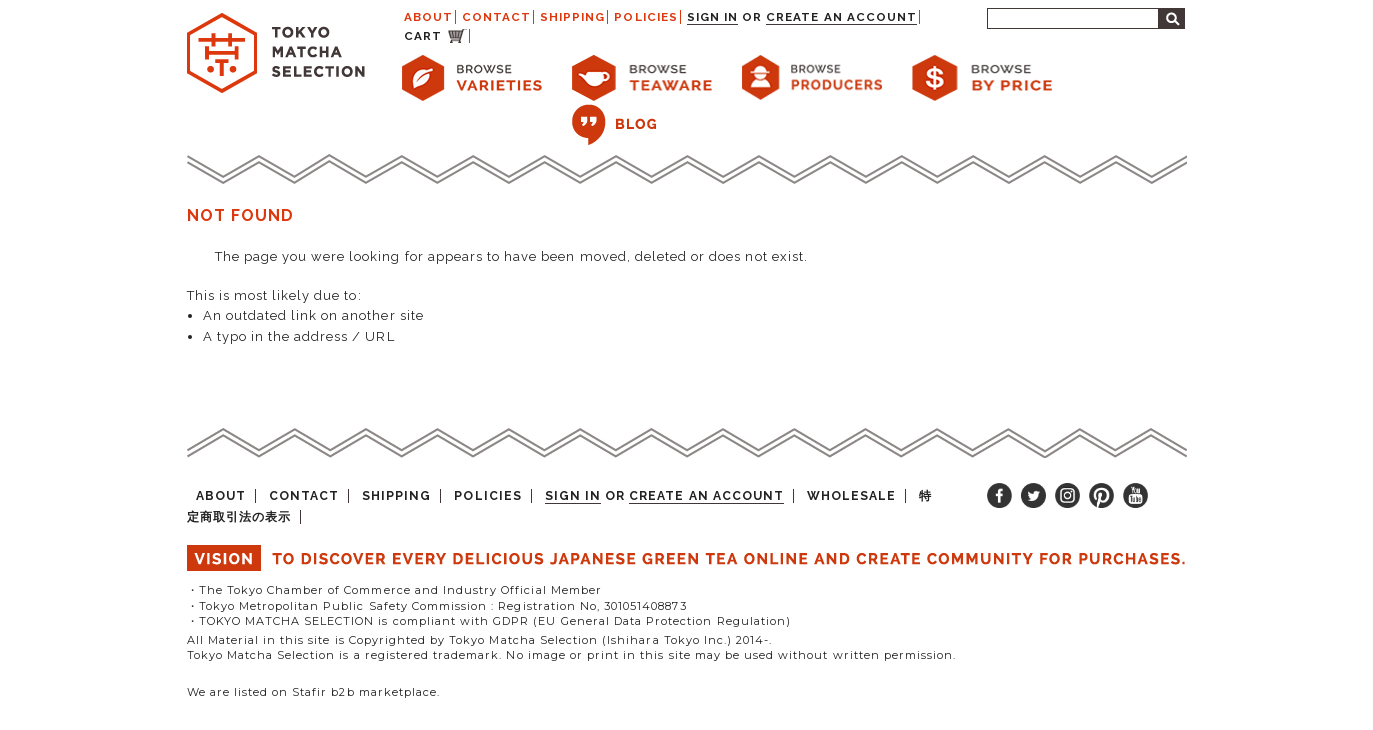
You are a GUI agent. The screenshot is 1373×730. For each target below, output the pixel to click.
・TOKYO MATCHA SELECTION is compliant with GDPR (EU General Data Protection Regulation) (489, 621)
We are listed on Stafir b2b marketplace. (314, 692)
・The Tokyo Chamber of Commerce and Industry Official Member (394, 590)
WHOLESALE (851, 496)
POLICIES (645, 17)
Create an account (841, 17)
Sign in (712, 17)
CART (423, 36)
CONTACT (496, 17)
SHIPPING (572, 17)
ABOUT (428, 17)
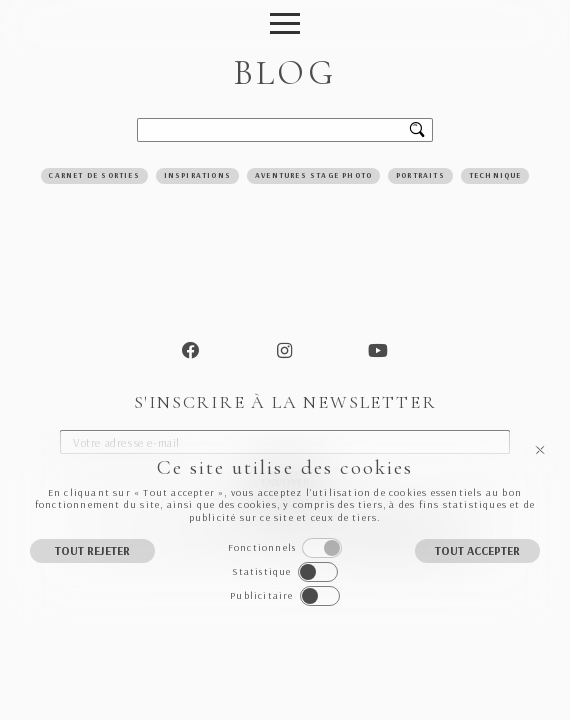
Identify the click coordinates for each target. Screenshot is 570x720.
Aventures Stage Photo (313, 175)
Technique (495, 175)
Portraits (420, 175)
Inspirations (197, 175)
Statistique (261, 571)
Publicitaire (261, 595)
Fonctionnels (262, 547)
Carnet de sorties (93, 175)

== == ==

◆ **Exercise aim**
Return the material word for word, images omitted.

◆ **Response**
You are a GUI agent. The screenshot is 1373×730. For each target below, output the pixel to click.
・TOKYO MATCHA SELECTION is compliant with GDPR (EU General Data Protection Regulation) (489, 621)
We are listed on Stafir b2b marketplace. (314, 692)
・The Tokyo Chamber of Commerce and Industry Official Member (394, 590)
WHOLESALE (851, 496)
POLICIES (645, 17)
Create an account (841, 17)
Sign in (712, 17)
CART (423, 36)
CONTACT (496, 17)
SHIPPING (572, 17)
ABOUT (428, 17)
Identify the click coordinates for each target. Screenshot is 570x720.
Aventures Stage Photo (313, 175)
Technique (495, 175)
Portraits (420, 175)
Inspirations (197, 175)
Statistique (261, 571)
Publicitaire (261, 595)
Fonctionnels (262, 547)
Carnet de sorties (93, 175)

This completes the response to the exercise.